With the sun growing dim, McMahon’s calm began to crack. We’re going to have to spend the night on the water, he thought. Uemoto saw the fear on his face. She felt the current shift direction, the waves moving southwest now. A Hawaiian native, Uemoto knew what all locals know: there is nothing south of Hawaii until you hit Antarctica, 12,000 kilometres away. She and McMahon made the decision quickly. They looked to the outlines of the volcanoes at Kailua-Kona, 40 kilometres away, and swam toward them, moving against the current.

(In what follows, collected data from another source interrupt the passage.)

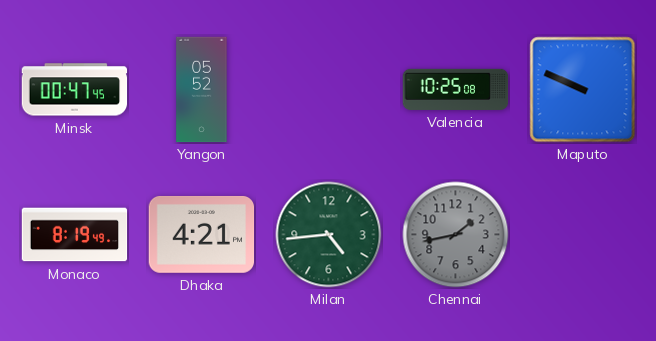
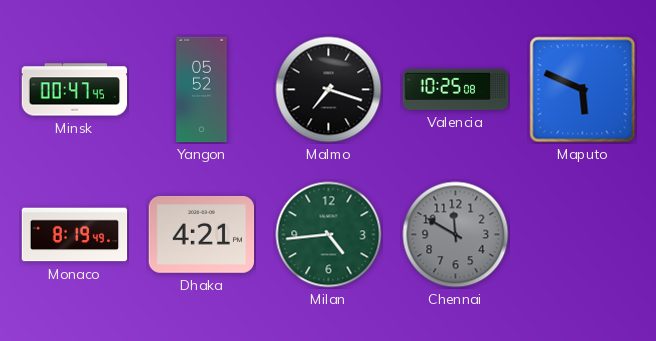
Malmo: none -> 7:18
Maputo: 9:49 -> 5:49
Chennai: 1:43 -> 11:50
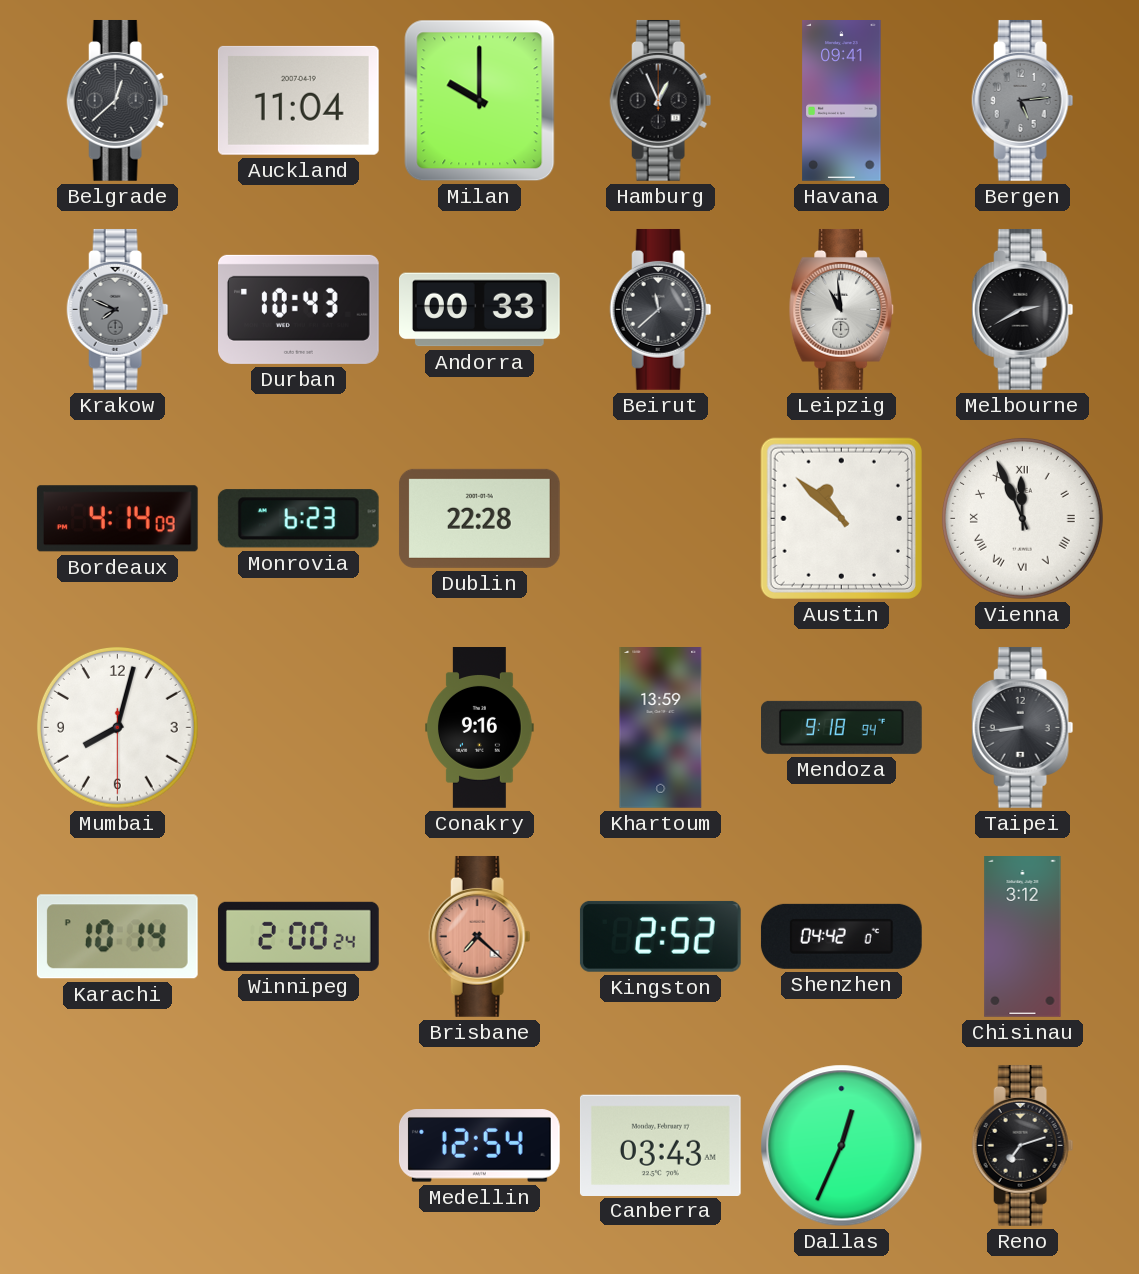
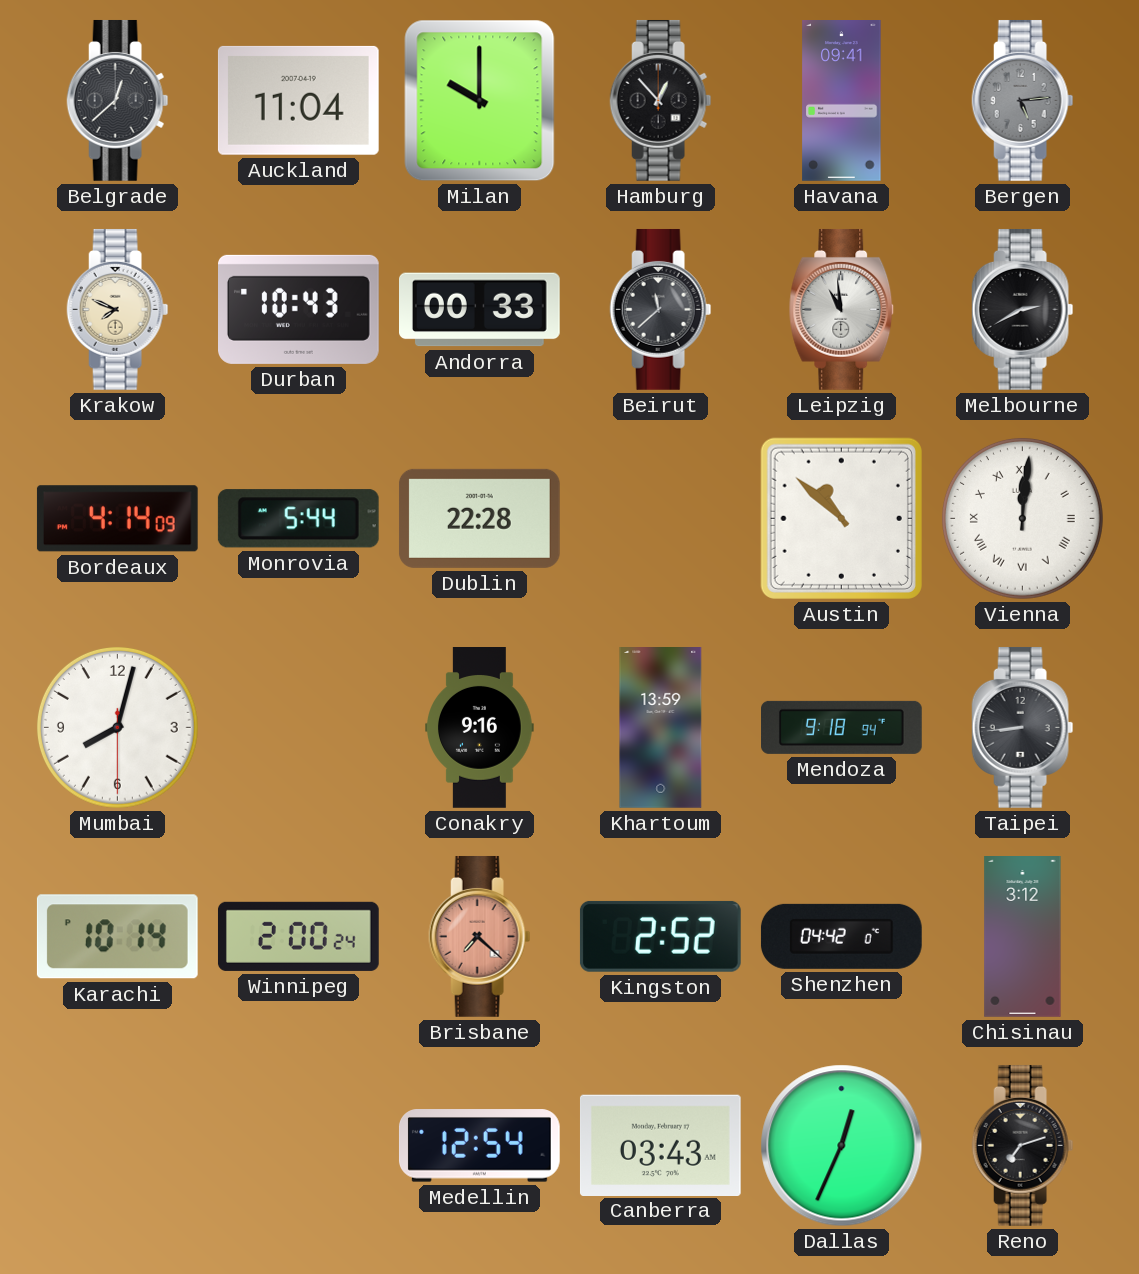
Hamburg: 12:56 -> 12:53
Krakow dial: grey -> cream
Monrovia: 6:23 -> 5:44
Vienna: 11:56 -> 12:01
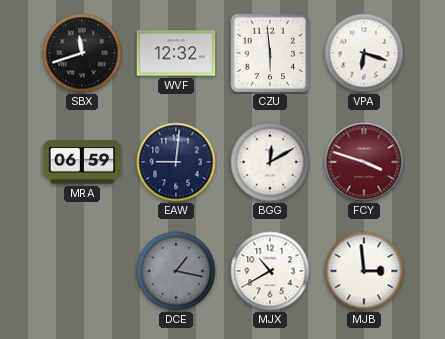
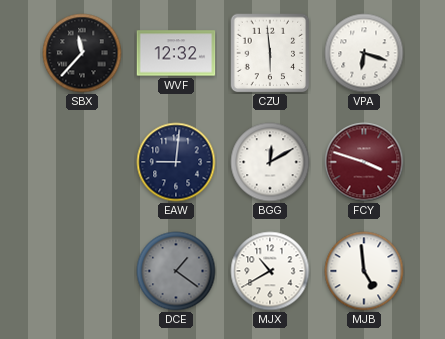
SBX: 11:42 -> 11:37
MRA: 06:59 -> none
DCE: 1:17 -> 1:21
MJB: 2:59 -> 4:59
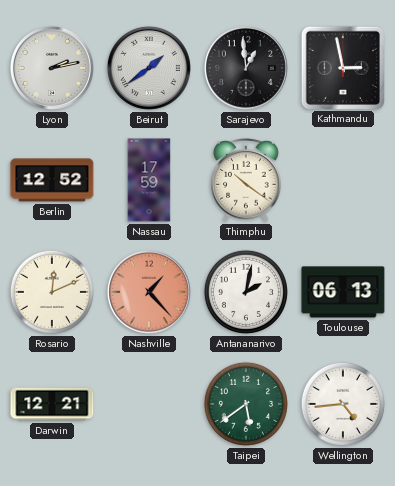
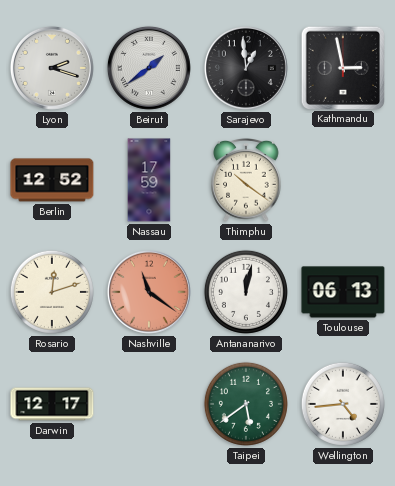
Lyon: 2:13 -> 2:18
Rosario: 12:11 -> 12:12
Nashville: 1:23 -> 11:21
Antananarivo: 2:02 -> 12:02
Darwin: 12:21 -> 12:17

By approximately 10 p.m. that night, Uemoto’s legs began to cramp, so she propelled herself with her arms, letting her legs drag behind her. Soon enough, McMahon was faring even worse. More than eight hours on the water had left him exhausted. He, too, cramped up and began shivering uncontrollably uncontrollably in the breezy night air. While McMahon had been the one supporting Uemoto in those first few hours, she now took over. Swimming on her stomach, she had McMahon wrap his arms around her knees. He rested his head on the back of her legs while they swam in tandem—Uemoto pulling McMahon with her arms as he kicked. But even with that support, it slowly dawned on him: if we keep going like this, I’m going to drown.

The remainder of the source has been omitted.